Интересно, что она ищет? Справочник путешественника во времени или фотографию своей мамы, которая выглядит точь-в-точь как я?

— Хочешь «Seven-Up»? — Стефани предлагает мне бутылку, и я с благодарностью ее принимаю. Я уже заметила, что прыжки из настоящего в прошлое и обратно выжимают тебя как губку. Ужасно хочется чего-нибудь с сахаром, и этот напиток кажется мне самым вкусным в жизни.

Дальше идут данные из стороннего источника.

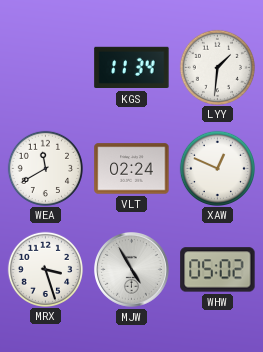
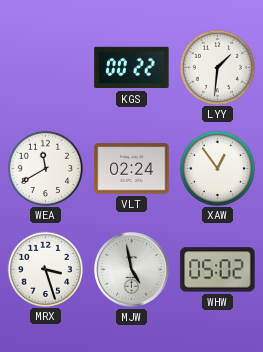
KGS: 11:34 -> 00:22
XAW: 12:49 -> 12:54
MJW: 4:55 -> 4:58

— Как взбредет что-то в голову, так она начинает носиться с этим, как собака с косточкой, — говорит Стефани, положив руку мне на плечо и наклонив голову. — Ты ей нравишься. А когда ей кто-то нравится, она ныряет в это чувство с головой. Тут же хочет узнать человека всего и сразу.

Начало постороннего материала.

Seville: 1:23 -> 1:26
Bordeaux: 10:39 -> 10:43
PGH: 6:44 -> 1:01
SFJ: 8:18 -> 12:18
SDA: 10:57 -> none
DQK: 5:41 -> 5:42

— Она мне тоже нравится, — отзываюсь я. — Вы все нравитесь.

— Я тебя совсем не знаю, — говорит Стефани, глядя, как Рисс лихорадочно листает модные журналы и бросает их Мишель и Линде, и те тоже начинают их листать. — Я не завожу друзей так легко, как Рисс. Мне нужно больше времени.

— Это хорошая политика, — говорю я, и, похоже, слова, которые я выбрала, ее задевают. — Но, видишь ли, я больше похожа на нее, ты мне нравишься. Все вы нравитесь. Я просто хочу побыть здесь немного… то есть… серьезно, как я могу тебе навредить?

— Не очень сильно, похоже. — Стефани оглядывает меня с головы до ног. — Думаю, ты ничего.

— Вот, нашла! — Рисс поднимает журнал «Vogue». — Это апрельский выпуск, и я просто ужас как хотела сшить это на кого-нибудь, а тут ты! У тебя чистая кожа и темные волосы, ты в нем будешь просто отпад, секси-Белоснежка!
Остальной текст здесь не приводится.